No such consideration is given the croucher in real life. Instead of outlining the situation, the calamity said, “Because bane came back to make sure,” which only confused the issue further.
“Heartless monster,” she said, and it was unclear whether she was referring to the bane that had come back or to Mr. Dunworthy. “And it would only have gone back to the house, and he’d have tried it again. I didn’t want him to see me because he’d know I wasn’t a contemp and there wasn’t any place to hide but the net. He’d have seen me in the gazebo. I didn’t think—”
“Exactly, Miss Kindle,” Mr. Dunworthy said. “You didn’t think.”

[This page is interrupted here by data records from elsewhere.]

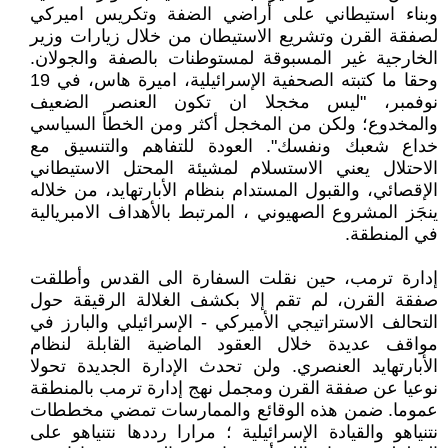
وبناء استيطاني على أراضي الضفة وتكريس اميركي
لصفقة القرن وتشريع الاستيطان من خلال زيارات وزير
الخارجية غير المسبوقة لمستوطنات بالصفة والجولان.
وحقا ما كتبته الصحفية الإسرائيلية، اميرة هاس، في 19
نوفمبر، "ليس مخجلا ان تكون العنصر الضعيف
والمخدوع؛ ولكن من المخجل أكثر ومن الخطأ السياسي
خداع شعبك ونفسك". العودة للتفاهم والتنسيق مع
الاحتلال يعني الاستسلام لمشيئة المحتل الاستيطاني
الإقصائي، والقبول المستدام بنظام الأبارتهايد، من خلاله
ينجَز المشروع الصهيوني ، المرتبط بالأهداف الامبريالية
في المنطقة.
إدارة ترمب، حين نقلت السفارة الى القدس وأطلقت
صفقة القرن، لم تقم إلا بكشف الغلالة الرقيقة حول
التحالف الاستراتيجي الأميركي - الإسرائيلي والبارز في
مواقف عديدة خلال العقود الماضية القابلة لنظام
الأبارتهايد العنصري. ولن تحدث الإدارة الجديدة تحولا
نوعيا عن صفقة القرن ومجمل نهج إدارة ترمب بالمنطقة
عموما. ضمن هذه الوقائع والممارسات تمضي مخططات
نتنياهو والقيادة الإسرائيلية ؛ مرارا رددها نتنياهو على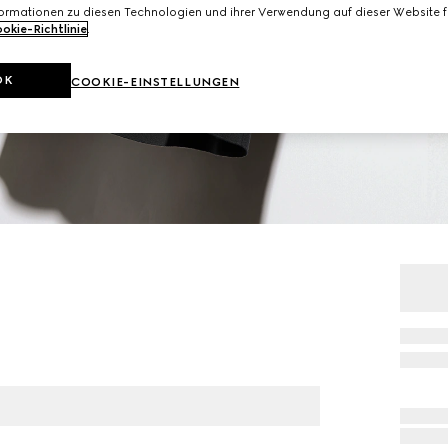
formationen zu diesen Technologien und ihrer Verwendung auf dieser Website fi
okie-Richtlinie
.
OK
COOKIE-EINSTELLUNGEN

“What are you going to do?” the calamity said. “Are you going to send it back? You’re going to drown it, aren’t You?”
“I don’t intend to do anything until I have considered all the possibilities,” Mr. Dunworthy said.
“Utterly heartless,” she said.
“I am extremely fond of cabbies,” he said, “but there is a good deal at stake here. I must consider all the consequences and possibilities before acting. I realize that’s an alien notion to you.”
Cabbies? I wondered why he was so fond of them. I have always found them entirely too talkative, especially the ones during the Blitz, who apparently paid no attention to the admonition that “Loose lips sink ships.” They were always telling me how someone had been buried alive in the rubble or got blown up—“Head was all the way across the street in a shop window. Miliner’s. Riding in a taxi just like you are now.”
“Are you sending me back?” she said. “I told them I was going out sketching. If I don’t come back, they’ll think I’ve drowned.”
“I don’t know. Until I decide, I want you in your rooms.”
“Can I take it with me?”
“No.”
There was a sinister sounding silence, and then the door opened, and there stood the most beautiful creature I’d ever seen.
Finch had said Nineteenth Century, and I expected hoop skirts, but she had on a long, greenish gown that clung to her slim body as if it were wet. Her auburn hair trailed about her shoulders and down her back like water weeds, and the whole effect was that of a Waterhouse nymph, rising like a wraith out of the dark water.
I stood up, gawping as foolishly as the new recruit, and took off my ARP helmet, wishing I had cleaned up when the nurse told me to.
She took hold of her long, trailing sleeve and wrung it out on the carpet. Finch grabbed a fax-mag and spread it under her.
“Oh, good, Ned, you’re here,” Mr. Dunworthy said from the door. “Just the person I wanted to see.”